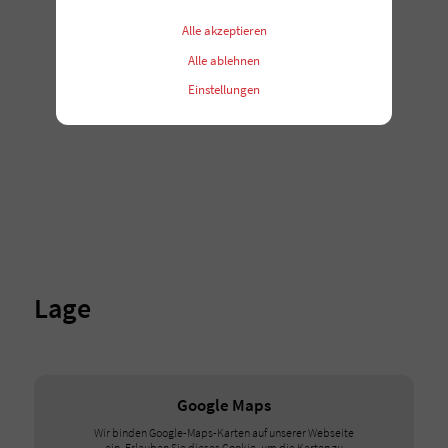
Alle akzeptieren
Alle ablehnen
Einstellungen
Lage
Google Maps
Wir binden Google-Maps-Karten auf unserer Webseite
ein. Erlauben Sie dieses Cookie, um die Karten zu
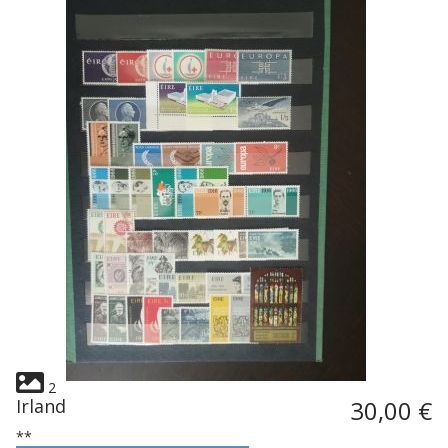
2
Irland
30,00 €
**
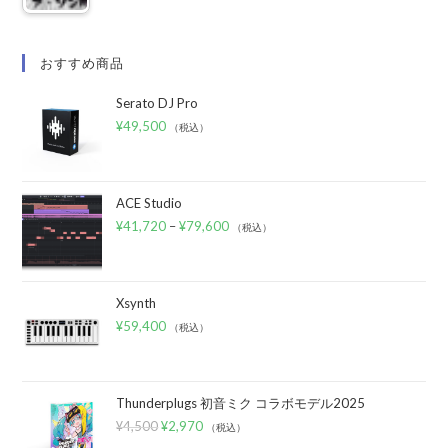
おすすめ商品
Serato DJ Pro
¥
49,500
（税込）
ACE Studio
¥
41,720
–
¥
79,600
（税込）
Xsynth
¥
59,400
（税込）
Thunderplugs 初音ミク コラボモデル2025
¥
4,500
¥
2,970
（税込）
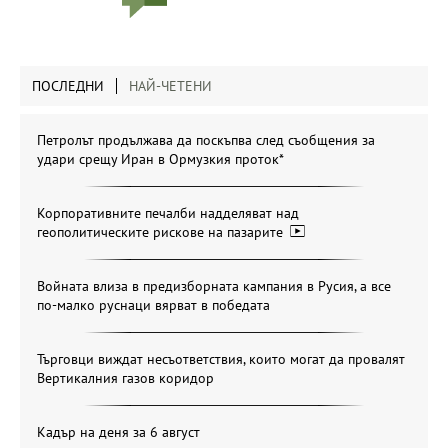
ПОСЛЕДНИ
НАЙ-ЧЕТЕНИ
Петролът продължава да поскъпва след съобщения за
удари срещу Иран в Ормузкия проток*
Корпоративните печалби надделяват над
геополитическите рискове на пазарите
Войната влиза в предизборната кампания в Русия, а все
по-малко руснаци вярват в победата
Търговци виждат несъответствия, които могат да провалят
Вертикалния газов коридор
Кадър на деня за 6 август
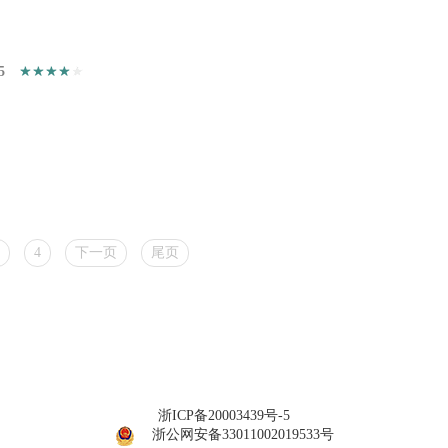
5
4
下一页
尾页
浙ICP备20003439号-5
浙公网安备33011002019533号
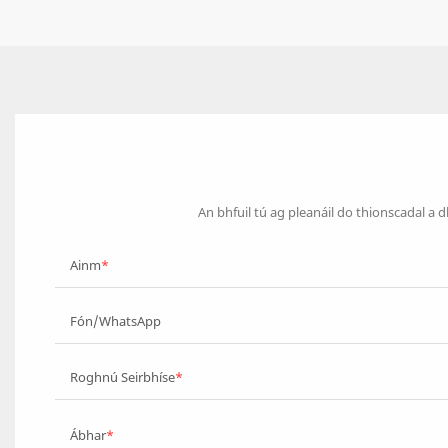
An bhfuil tú ag pleanáil do thionscadal a 
Ainm
Fón/WhatsApp
Roghnú Seirbhíse
Ábhar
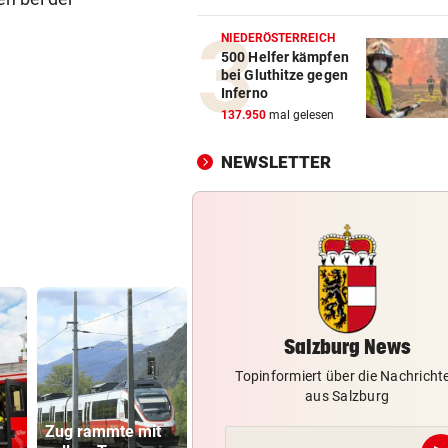
Bergsteiger (38) verirrte si
Hochkönig
NIEDERÖSTERREICH
500 Helfer kämpfen
bei Gluthitze gegen
BLITZEINSCHLÄGE
vor 1
Inferno
Waldbrände forderten Salzb
137.950
mal gelesen
Feuerwehren
NEWSLETTER
SOMALIER VERURTEILT
vor 1
Überfall mit Pistolen auf de
Überfuhrsteg: Haft!
WIEDERAUFNAHME
vor 1
„Il viaggio a Reims“-Premie
Stammtisch-Flair
Salzburg News
Topinformiert über die Nachricht
aus Salzburg
Zug rammte mit
Vinicius Jr.
Drei Kinder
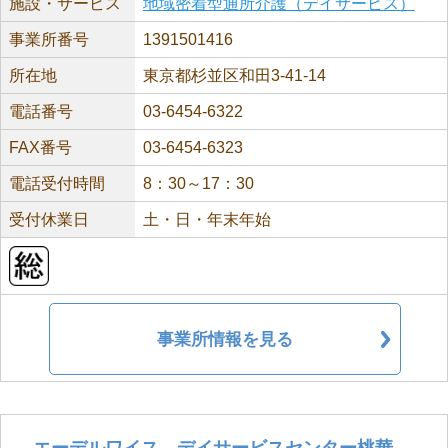
施設・サービス
地域密着型通所介護（デイサービス）
事業所番号
1391501416
所在地
東京都杉並区和田3-41-14
電話番号
03-6454-6322
FAX番号
03-6454-6323
電話受付時間
8：30～17：30
受付休業日
土・日・年末年始
事業所情報を見る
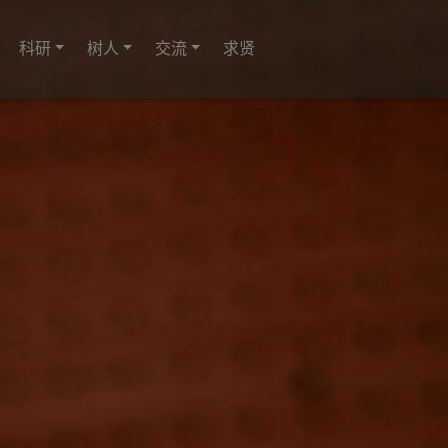
科研
树人
交流
求贤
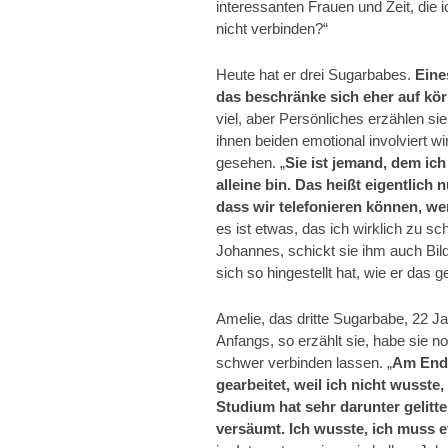
interessanten Frauen und Zeit, die 
nicht verbinden?“
Heute hat er drei Sugarbabes.
Eines
das beschränke sich eher auf kör
viel, aber Persönliches erzählen si
ihnen beiden emotional involviert w
gesehen. „
Sie ist jemand, dem ich
alleine bin. Das heißt eigentlich
dass wir telefonieren können, w
es ist etwas, das ich wirklich zu sc
Johannes, schickt sie ihm auch Bild
sich so hingestellt hat, wie er das g
Amelie, das dritte Sugarbabe, 22 Jahr
Anfangs, so erzählt sie, habe sie n
schwer verbinden lassen. „
Am Ende
gearbeitet, weil ich nicht wusste
Studium hat sehr darunter gelitte
versäumt. Ich wusste, ich muss 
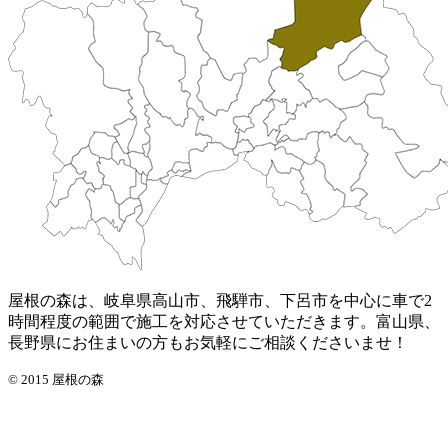
屋根の森は、岐阜県高山市、飛騨市、下呂市を中心に車で2
時間程度の範囲で施工を対応させていただきます。富山県、
長野県にお住まいの方もお気軽にご相談くださいませ！
© 2015 屋根の森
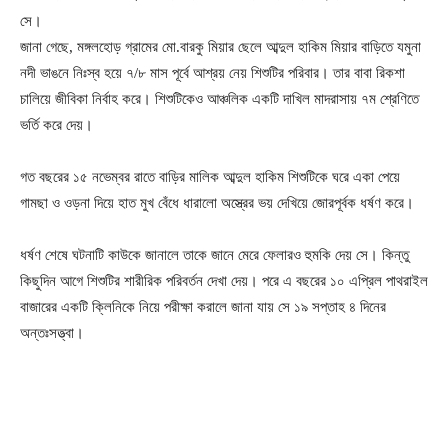
সে।
জানা গেছে, মঙ্গলহোড় গ্রামের মো.বারকু মিয়ার ছেলে আব্দুল হাকিম মিয়ার বাড়িতে যমুনা
নদী ভাঙনে নিঃস্ব হয়ে ৭/৮ মাস পূর্বে আশ্রয় নেয় শিশুটির পরিবার। তার বাবা রিকশা
চালিয়ে জীবিকা নির্বাহ করে। শিশুটিকেও আঞ্চলিক একটি দাখিল মাদরাসায় ৭ম শ্রেণিতে
ভর্তি করে দেয়।
গত বছরের ১৫ নভেম্বর রাতে বাড়ির মালিক আব্দুল হাকিম শিশুটিকে ঘরে একা পেয়ে
গামছা ও ওড়না দিয়ে হাত মুখ বেঁধে ধারালো অস্ত্রের ভয় দেখিয়ে জোরপূর্বক ধর্ষণ করে।
ধর্ষণ শেষে ঘটনাটি কাউকে জানালে তাকে জানে মেরে ফেলারও হুমকি দেয় সে। কিন্তু
কিছুদিন আগে শিশুটির শারীরিক পরিবর্তন দেখা দেয়। পরে এ বছরের ১০ এপ্রিল পাথরাইল
বাজারের একটি ক্লিনিকে নিয়ে পরীক্ষা করালে জানা যায় সে ১৯ সপ্তাহ ৪ দিনের
অন্তঃসত্ত্বা।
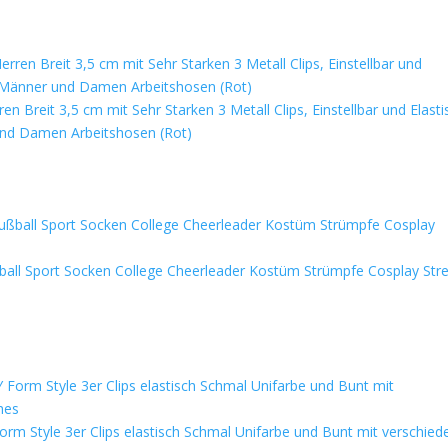
 Breit 3,5 cm mit Sehr Starken 3 Metall Clips, Einstellbar und Elasti
und Damen Arbeitshosen (Rot)
l Sport Socken College Cheerleader Kostüm Strümpfe Cosplay Stre
m Style 3er Clips elastisch Schmal Unifarbe und Bunt mit verschied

= = = = = = =

• **TASK BRIEF**: Copy all lines of the records in which the string "Karten" can be found.

• **EXERCISE OUTPUT**:
Wir binden Google-Maps-Karten auf unserer Webseite
ein. Erlauben Sie dieses Cookie, um die Karten zu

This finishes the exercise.